I was using the word "oggling" to refer to unrestricted leering, not every wayward, or admiring, glance. "Oggling" is starring.
Yes, objectifying is a universally bad thing - it is dehumanising. It is possible to look and oppreciate without turning someone into an agentless "object" without thoughts, feelings, or human rights. That is what some women invite from some men by the way they dress.
Well, if it makes you feel better, I personally believe the proper position for a man, in relation to a woman, is on his knee, head down, arms crossed, sword on the floor in front of her; it looks better if you have a long cloak on.
Also, I do my own cooking and ironing.
Well, I don't know, I'm not a fan of using your physical body for effect on the opposite sex - men do it less than women, and in a completely differenet way - but I don't like it in either gender. A lot of the more revealing woman's clothes aren's just about showing what's there, but also emphasising and teasing (or taunting).Nor is there anything to say that she shouldn't, right?

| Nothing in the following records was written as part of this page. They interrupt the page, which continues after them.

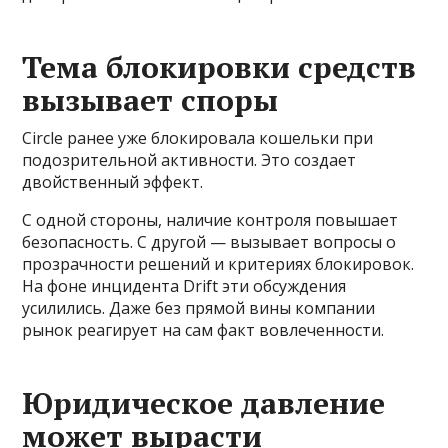
Тема блокировки средств
вызывает споры
Circle ранее уже блокировала кошельки при
подозрительной активности. Это создает
двойственный эффект.
С одной стороны, наличие контроля повышает
безопасность. С другой — вызывает вопросы о
прозрачности решений и критериях блокировок.
На фоне инцидента Drift эти обсуждения
усилились. Даже без прямой вины компании
рынок реагирует на сам факт вовлеченности.
Юридическое давление
может вырасти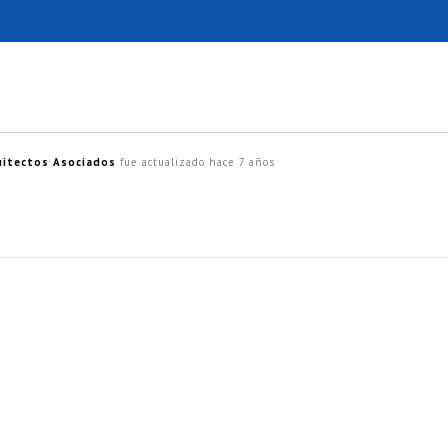
uitectos Asociados
fue actualizado
hace 7 años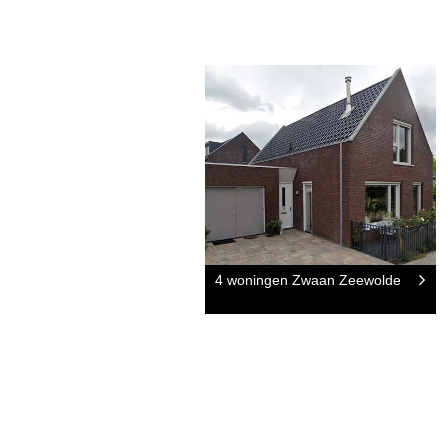
4 woningen Zwaan Zeewolde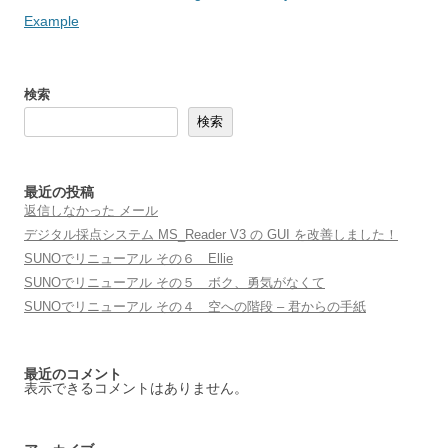
稿
Example
ナ
ビ
検索
ゲ
検索
ー
シ
ョ
最近の投稿
返信しなかった メール
ン
デジタル採点システム MS_Reader V3 の GUI を改善しました！
SUNOでリニューアル その６ Ellie
SUNOでリニューアル その５ ボク、勇気がなくて
SUNOでリニューアル その４ 空への階段 – 君からの手紙
最近のコメント
表示できるコメントはありません。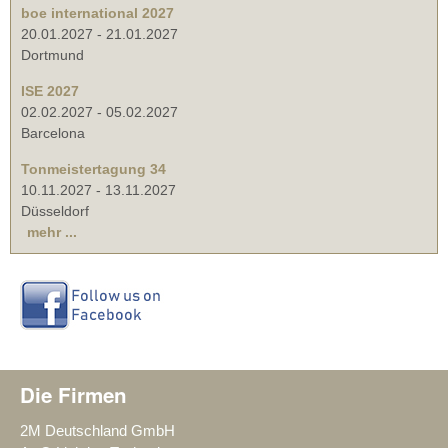
boe international 2027
20.01.2027
-
21.01.2027
Dortmund
ISE 2027
02.02.2027
-
05.02.2027
Barcelona
Tonmeistertagung 34
10.11.2027
-
13.11.2027
Düsseldorf
mehr ...
Die Firmen
2M Deutschland GmbH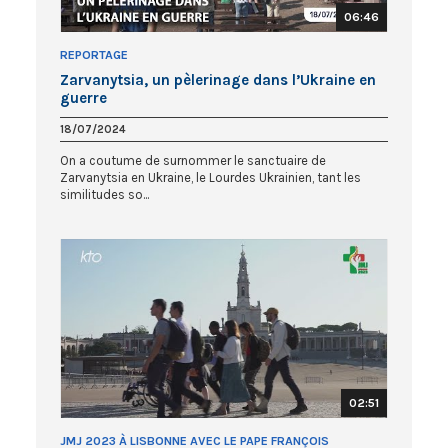
06:46
REPORTAGE
Zarvanytsia, un pèlerinage dans l’Ukraine en
guerre
18/07/2024
On a coutume de surnommer le sanctuaire de
Zarvanytsia en Ukraine, le Lourdes Ukrainien, tant les
similitudes so...
02:51
JMJ 2023 À LISBONNE AVEC LE PAPE FRANÇOIS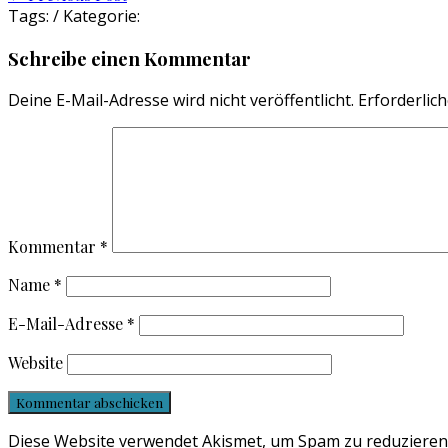
Tags: / Kategorie:
navigation
Schreibe einen Kommentar
Deine E-Mail-Adresse wird nicht veröffentlicht.
Erforderlich
Kommentar
*
Name
*
E-Mail-Adresse
*
Website
Diese Website verwendet Akismet, um Spam zu reduzieren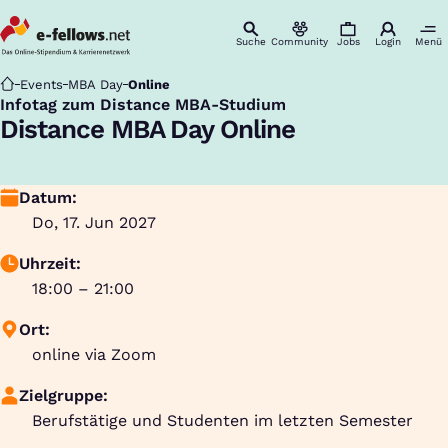
Suche
Community
Jobs
Login
Menü
Startseite
Events
MBA Day
Online
Infotag zum Distance MBA-Studium
:
Distance MBA Day Online
Datum:
Do, 17. Jun 2027
Uhrzeit:
18:00 – 21:00
Ort:
online via Zoom
Zielgruppe:
Berufstätige und Studenten im letzten Semester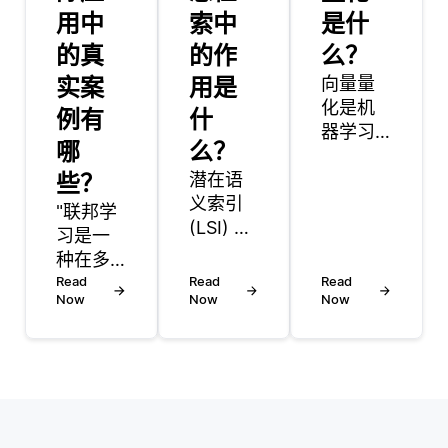
用中
索中
是什
的真
的作
么？
实案
用是
向量量
化是机
例有
什
器学习
哪
么？
领域的
些？
潜在语
一种技
义索引
术，特
"联邦学
(LSI) 是
别是在
习是一
一种用
嵌入的
种在多
于信息
上下文
个设备
Read
Read
Read
检索
中，嵌
Now
Now
Now
或服务
(IR) 的
入是数
器上训
技术，
据在连
练机器
用于发
续向量
学习模
现单词
空间中
型的方
和文档
的稠密
法，同
之间的
表示。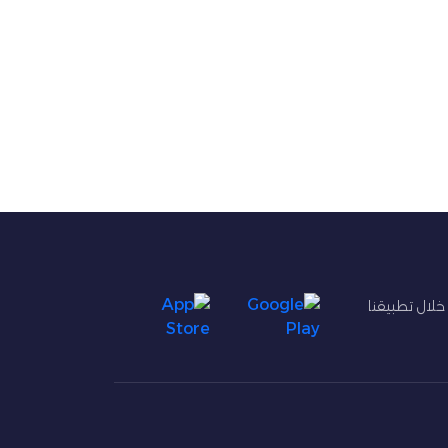
 خلال تطبيقنا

Yes, I know you know. Here's what I think though: Women dress to provoke a fairly primative response from men, as a sexualised way of showing off, and they judge each other as sexual competition. That's fine, but it somewhat cuts across the claim that women "want to be appreciated for their mind".It's not just men though, women are wired to look at one another too, though the context might not be the same; while a man might be thinking about that plunging neckline, I might be thinking of how horizontal stripes don't flatter her figure, for example.
And yes, we know that people are going to look...
Men compete physically as well, but we do it by carrying things, putting up shelves, killing deer with javalins. So now we're coming back to the proposition that men and women are fundamentally different - and that we need an agreed pattern of behaviour to comunicate across the divide. Then you're only one step ahead of different gender roles.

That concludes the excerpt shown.